#### [TASK INSTRUCTIONS]
Give the records below again exactly, and exclude each picture.

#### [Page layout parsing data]
━━━━━━━━━━━━━━━━━━━━

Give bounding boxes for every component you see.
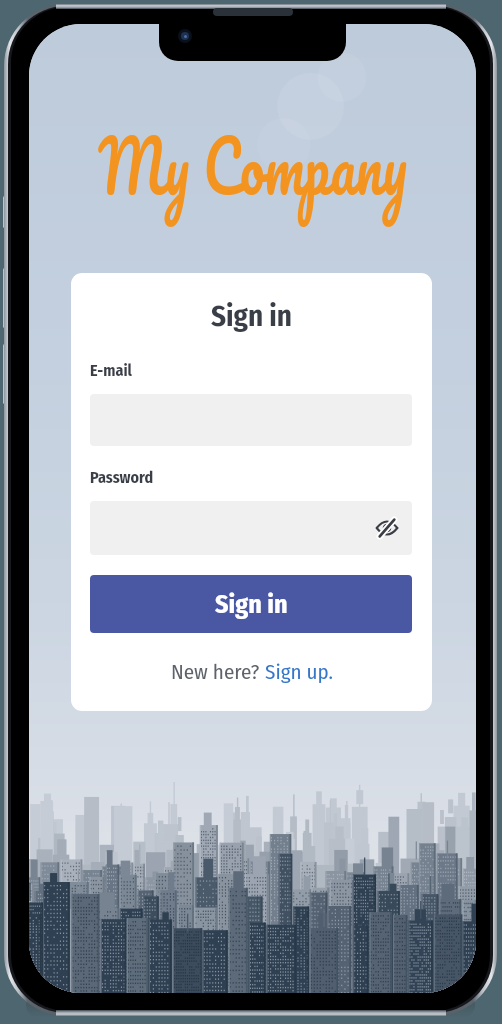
staticText: Password — [90, 468, 154, 487]
staticText: My Company — [29, 104, 476, 228]
staticText: Sign up. — [265, 659, 333, 684]
button[interactable]: Sign up. — [265, 659, 333, 684]
staticText: Sign in — [71, 299, 432, 334]
staticText: Sign in — [215, 589, 288, 620]
button[interactable]: Toggle password visibility — [90, 501, 412, 555]
button[interactable]: Sign in — [90, 575, 412, 633]
staticText: E-mail — [90, 361, 132, 380]
button[interactable]: Toggle password visibility — [372, 513, 402, 543]
staticText: New here? — [171, 659, 265, 684]
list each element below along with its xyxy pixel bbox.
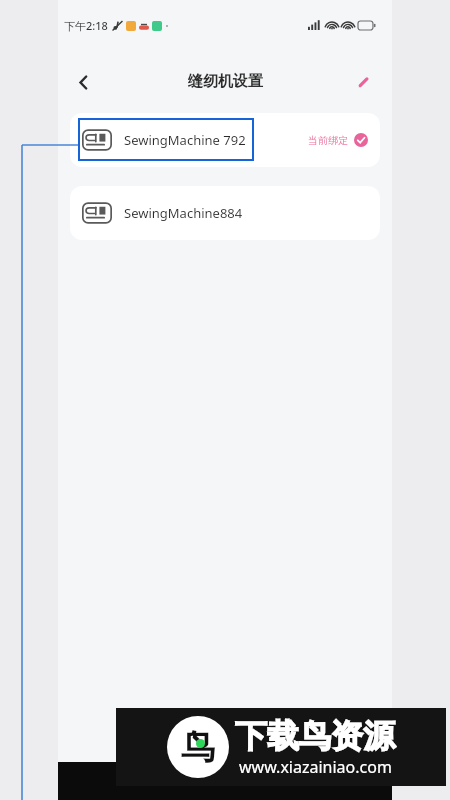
button[interactable]: Edit [350,69,376,95]
staticText: SewingMachine 792 [124,131,246,149]
button[interactable]: Back [68,67,98,97]
staticText: www.xiazainiao.com [239,756,392,778]
staticText: 鸟 [181,726,215,769]
staticText: 下午2:18 [64,18,108,33]
button[interactable]: SewingMachine 792 [70,113,380,167]
staticText: 当前绑定 [308,134,348,147]
button[interactable]: SewingMachine884 [70,186,380,240]
staticText: 下载鸟资源 [235,716,395,756]
staticText: SewingMachine884 [124,204,243,222]
staticText: 缝纫机设置 [188,72,263,91]
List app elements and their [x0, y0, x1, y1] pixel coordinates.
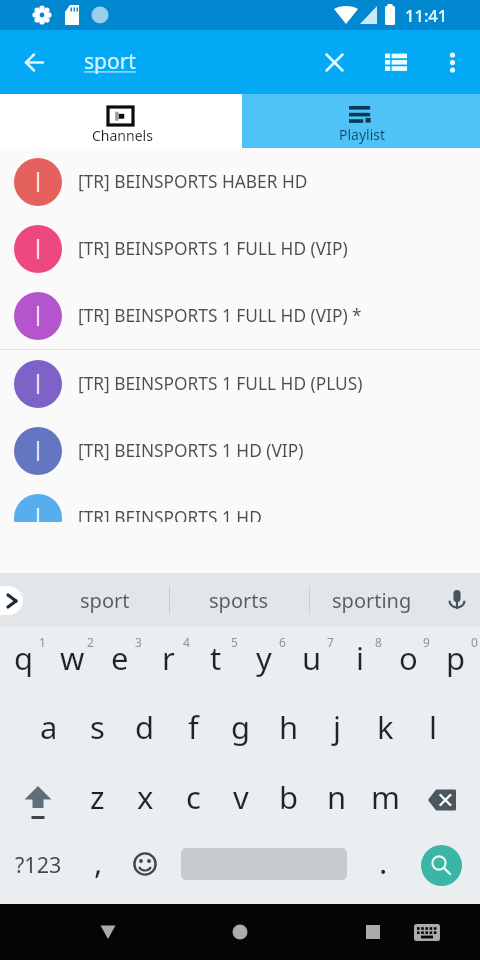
staticText: 5 [231, 634, 238, 650]
button[interactable]: [TR] BEINSPORTS 1 FULL HD (VIP) * [0, 282, 480, 349]
staticText: [TR] BEINSPORTS 1 FULL HD (VIP) * [78, 304, 362, 328]
button[interactable]: a [25, 695, 73, 765]
button[interactable]: g [217, 695, 265, 765]
button[interactable]: 8 [336, 627, 384, 695]
staticText: y [256, 637, 272, 679]
button[interactable]: Recent apps [343, 907, 403, 957]
staticText: z [90, 776, 105, 818]
button[interactable]: Emoji [122, 829, 168, 898]
staticText: 4 [183, 634, 190, 650]
staticText: 8 [375, 634, 382, 650]
button[interactable]: Expand suggestions [0, 586, 23, 615]
staticText: sports [209, 587, 269, 614]
button[interactable]: 0 [432, 627, 480, 695]
button[interactable]: sport [45, 573, 165, 627]
button[interactable]: 6 [240, 627, 288, 695]
staticText: n [327, 776, 347, 818]
staticText: d [135, 706, 155, 748]
button[interactable]: 4 [144, 627, 192, 695]
button[interactable]: Back [78, 907, 138, 957]
staticText: s [90, 706, 105, 748]
button[interactable]: [TR] BEINSPORTS 1 HD [0, 484, 480, 522]
staticText: [TR] BEINSPORTS 1 FULL HD (VIP) [78, 237, 348, 261]
staticText: [TR] BEINSPORTS 1 HD [78, 506, 262, 522]
staticText: [TR] BEINSPORTS HABER HD [78, 170, 308, 194]
button[interactable]: 3 [96, 627, 144, 695]
staticText: v [233, 776, 249, 818]
button[interactable]: 1 [0, 627, 48, 695]
staticText: Playlist [339, 125, 386, 144]
staticText: . [379, 841, 388, 883]
staticText: 6 [279, 634, 286, 650]
staticText: [TR] BEINSPORTS 1 FULL HD (PLUS) [78, 372, 363, 396]
button[interactable]: 7 [288, 627, 336, 695]
staticText: c [186, 776, 201, 818]
staticText: u [302, 637, 322, 679]
button[interactable]: Home [210, 907, 270, 957]
button[interactable]: sports [179, 573, 299, 627]
button[interactable]: 5 [192, 627, 240, 695]
button[interactable]: s [73, 695, 121, 765]
button[interactable]: [TR] BEINSPORTS 1 FULL HD (VIP) [0, 215, 480, 282]
staticText: m [371, 776, 400, 818]
staticText: ?123 [15, 850, 62, 879]
button[interactable]: Voice input [434, 577, 480, 623]
staticText: j [333, 706, 341, 748]
button[interactable]: Channels [0, 94, 242, 148]
button[interactable]: Playlist [242, 94, 480, 148]
button[interactable]: [TR] BEINSPORTS 1 FULL HD (PLUS) [0, 350, 480, 417]
button[interactable]: h [265, 695, 313, 765]
staticText: 3 [135, 634, 142, 650]
button[interactable]: 9 [384, 627, 432, 695]
button[interactable]: c [169, 765, 217, 835]
staticText: a [40, 706, 58, 748]
button[interactable]: v [217, 765, 265, 835]
staticText: 2 [87, 634, 94, 650]
button[interactable]: l [409, 695, 457, 765]
staticText: 0 [471, 634, 478, 650]
button[interactable]: x [121, 765, 169, 835]
button[interactable]: sporting [312, 573, 432, 627]
button[interactable]: Back [3, 31, 65, 93]
staticText: sporting [332, 587, 412, 614]
staticText: l [429, 706, 437, 748]
staticText: t [210, 637, 222, 679]
staticText: k [377, 706, 394, 748]
button[interactable]: Change view [368, 34, 424, 90]
button[interactable]: n [313, 765, 361, 835]
button[interactable]: Search [421, 845, 462, 886]
button[interactable]: ?123 [0, 835, 76, 904]
button[interactable]: More options [426, 36, 478, 88]
button[interactable]: j [313, 695, 361, 765]
button[interactable]: Shift [19, 785, 57, 823]
staticText: 11:41 [405, 4, 448, 26]
staticText: 7 [327, 634, 334, 650]
staticText: g [231, 706, 251, 748]
button[interactable]: f [169, 695, 217, 765]
staticText: f [188, 706, 199, 748]
button[interactable]: k [361, 695, 409, 765]
button[interactable]: [TR] BEINSPORTS 1 HD (VIP) [0, 417, 480, 484]
button[interactable]: . [360, 835, 406, 904]
staticText: , [94, 841, 103, 883]
staticText: [TR] BEINSPORTS 1 HD (VIP) [78, 439, 304, 463]
button[interactable]: Backspace [414, 776, 470, 824]
button[interactable]: Clear query [306, 34, 362, 90]
button[interactable]: Switch keyboard [409, 907, 445, 957]
button[interactable]: 2 [48, 627, 96, 695]
button[interactable]: , [76, 835, 120, 904]
staticText: x [137, 776, 154, 818]
button[interactable]: d [121, 695, 169, 765]
staticText: r [162, 637, 175, 679]
staticText: w [60, 637, 85, 679]
button[interactable]: [TR] BEINSPORTS HABER HD [0, 148, 480, 215]
button[interactable]: m [361, 765, 409, 835]
staticText: h [279, 706, 299, 748]
staticText: p [446, 637, 466, 679]
button[interactable]: z [73, 765, 121, 835]
staticText: 9 [423, 634, 430, 650]
staticText: e [111, 637, 129, 679]
button[interactable]: b [265, 765, 313, 835]
staticText: 1 [39, 634, 46, 650]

━━━━━━━━━━━━━━━━━━━━

#### [OUTPUT FOR THIS TASK]
Give bounding boxes for every component you see.
staticText: Password — [90, 468, 154, 487]
staticText: My Company — [29, 104, 476, 228]
staticText: Sign up. — [265, 659, 333, 684]
button[interactable]: Sign up. — [265, 659, 333, 684]
staticText: Sign in — [71, 299, 432, 334]
staticText: Sign in — [215, 589, 288, 620]
button[interactable]: Toggle password visibility — [90, 501, 412, 555]
button[interactable]: Sign in — [90, 575, 412, 633]
staticText: E-mail — [90, 361, 132, 380]
button[interactable]: Toggle password visibility — [372, 513, 402, 543]
staticText: New here? — [171, 659, 265, 684]
list each element below along with its xyxy pixel bbox.
button[interactable]: Edit [350,69,376,95]
staticText: SewingMachine 792 [124,131,246,149]
button[interactable]: Back [68,67,98,97]
staticText: www.xiazainiao.com [239,756,392,778]
staticText: 鸟 [181,726,215,769]
staticText: 下午2:18 [64,18,108,33]
button[interactable]: SewingMachine 792 [70,113,380,167]
staticText: 当前绑定 [308,134,348,147]
button[interactable]: SewingMachine884 [70,186,380,240]
staticText: 下载鸟资源 [235,716,395,756]
staticText: SewingMachine884 [124,204,243,222]
staticText: 缝纫机设置 [188,72,263,91]
List app elements and their [x0, y0, x1, y1] pixel coordinates.
staticText: 5 [231, 634, 238, 650]
button[interactable]: [TR] BEINSPORTS 1 FULL HD (VIP) * [0, 282, 480, 349]
staticText: [TR] BEINSPORTS 1 FULL HD (VIP) * [78, 304, 362, 328]
button[interactable]: a [25, 695, 73, 765]
button[interactable]: g [217, 695, 265, 765]
button[interactable]: 8 [336, 627, 384, 695]
staticText: y [256, 637, 272, 679]
button[interactable]: Recent apps [343, 907, 403, 957]
staticText: z [90, 776, 105, 818]
button[interactable]: Emoji [122, 829, 168, 898]
staticText: 4 [183, 634, 190, 650]
staticText: 8 [375, 634, 382, 650]
button[interactable]: Expand suggestions [0, 586, 23, 615]
staticText: sports [209, 587, 269, 614]
button[interactable]: 0 [432, 627, 480, 695]
button[interactable]: sport [45, 573, 165, 627]
button[interactable]: 6 [240, 627, 288, 695]
staticText: n [327, 776, 347, 818]
staticText: d [135, 706, 155, 748]
button[interactable]: 4 [144, 627, 192, 695]
button[interactable]: Back [78, 907, 138, 957]
staticText: s [90, 706, 105, 748]
button[interactable]: [TR] BEINSPORTS 1 HD [0, 484, 480, 522]
staticText: [TR] BEINSPORTS 1 FULL HD (VIP) [78, 237, 348, 261]
staticText: [TR] BEINSPORTS 1 HD [78, 506, 262, 522]
staticText: [TR] BEINSPORTS HABER HD [78, 170, 308, 194]
button[interactable]: 3 [96, 627, 144, 695]
staticText: v [233, 776, 249, 818]
button[interactable]: 1 [0, 627, 48, 695]
staticText: Playlist [339, 125, 386, 144]
staticText: . [379, 841, 388, 883]
staticText: 6 [279, 634, 286, 650]
staticText: [TR] BEINSPORTS 1 FULL HD (PLUS) [78, 372, 363, 396]
button[interactable]: 7 [288, 627, 336, 695]
staticText: c [186, 776, 201, 818]
staticText: u [302, 637, 322, 679]
button[interactable]: Home [210, 907, 270, 957]
button[interactable]: sports [179, 573, 299, 627]
button[interactable]: 5 [192, 627, 240, 695]
button[interactable]: s [73, 695, 121, 765]
button[interactable]: [TR] BEINSPORTS 1 FULL HD (VIP) [0, 215, 480, 282]
staticText: m [371, 776, 400, 818]
staticText: ?123 [15, 850, 62, 879]
button[interactable]: Voice input [434, 577, 480, 623]
staticText: j [333, 706, 341, 748]
button[interactable]: Channels [0, 94, 242, 148]
button[interactable]: Playlist [242, 94, 480, 148]
button[interactable]: [TR] BEINSPORTS 1 FULL HD (PLUS) [0, 350, 480, 417]
button[interactable]: h [265, 695, 313, 765]
staticText: 3 [135, 634, 142, 650]
button[interactable]: 9 [384, 627, 432, 695]
button[interactable]: c [169, 765, 217, 835]
staticText: a [40, 706, 58, 748]
button[interactable]: v [217, 765, 265, 835]
staticText: 2 [87, 634, 94, 650]
button[interactable]: l [409, 695, 457, 765]
staticText: 0 [471, 634, 478, 650]
button[interactable]: x [121, 765, 169, 835]
button[interactable]: sporting [312, 573, 432, 627]
button[interactable]: Back [3, 31, 65, 93]
staticText: sporting [332, 587, 412, 614]
staticText: l [429, 706, 437, 748]
staticText: t [210, 637, 222, 679]
staticText: k [377, 706, 394, 748]
button[interactable]: Change view [368, 34, 424, 90]
button[interactable]: n [313, 765, 361, 835]
button[interactable]: Search [421, 845, 462, 886]
button[interactable]: ?123 [0, 835, 76, 904]
button[interactable]: More options [426, 36, 478, 88]
button[interactable]: j [313, 695, 361, 765]
button[interactable]: Shift [19, 785, 57, 823]
staticText: 11:41 [405, 4, 448, 26]
staticText: 7 [327, 634, 334, 650]
staticText: g [231, 706, 251, 748]
button[interactable]: f [169, 695, 217, 765]
staticText: f [188, 706, 199, 748]
button[interactable]: k [361, 695, 409, 765]
button[interactable]: [TR] BEINSPORTS 1 HD (VIP) [0, 417, 480, 484]
button[interactable]: . [360, 835, 406, 904]
staticText: , [94, 841, 103, 883]
staticText: [TR] BEINSPORTS 1 HD (VIP) [78, 439, 304, 463]
button[interactable]: Backspace [414, 776, 470, 824]
button[interactable]: Clear query [306, 34, 362, 90]
button[interactable]: Switch keyboard [409, 907, 445, 957]
button[interactable]: 2 [48, 627, 96, 695]
button[interactable]: , [76, 835, 120, 904]
staticText: x [137, 776, 154, 818]
button[interactable]: d [121, 695, 169, 765]
staticText: r [162, 637, 175, 679]
staticText: w [60, 637, 85, 679]
button[interactable]: [TR] BEINSPORTS HABER HD [0, 148, 480, 215]
button[interactable]: m [361, 765, 409, 835]
staticText: h [279, 706, 299, 748]
staticText: p [446, 637, 466, 679]
button[interactable]: z [73, 765, 121, 835]
staticText: 9 [423, 634, 430, 650]
staticText: e [111, 637, 129, 679]
button[interactable]: b [265, 765, 313, 835]
staticText: 1 [39, 634, 46, 650]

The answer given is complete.